■ **RECORDS SHOWN**:
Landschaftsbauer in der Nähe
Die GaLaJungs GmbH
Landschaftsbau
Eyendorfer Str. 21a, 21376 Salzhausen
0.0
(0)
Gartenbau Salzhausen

■ **TASK STATEMENT**:
Could you copy each line from the listing that has the word "Salzhausen" in it?

■ **TASK OUTPUT**:
Eyendorfer Str. 21a, 21376 Salzhausen
Gartenbau Salzhausen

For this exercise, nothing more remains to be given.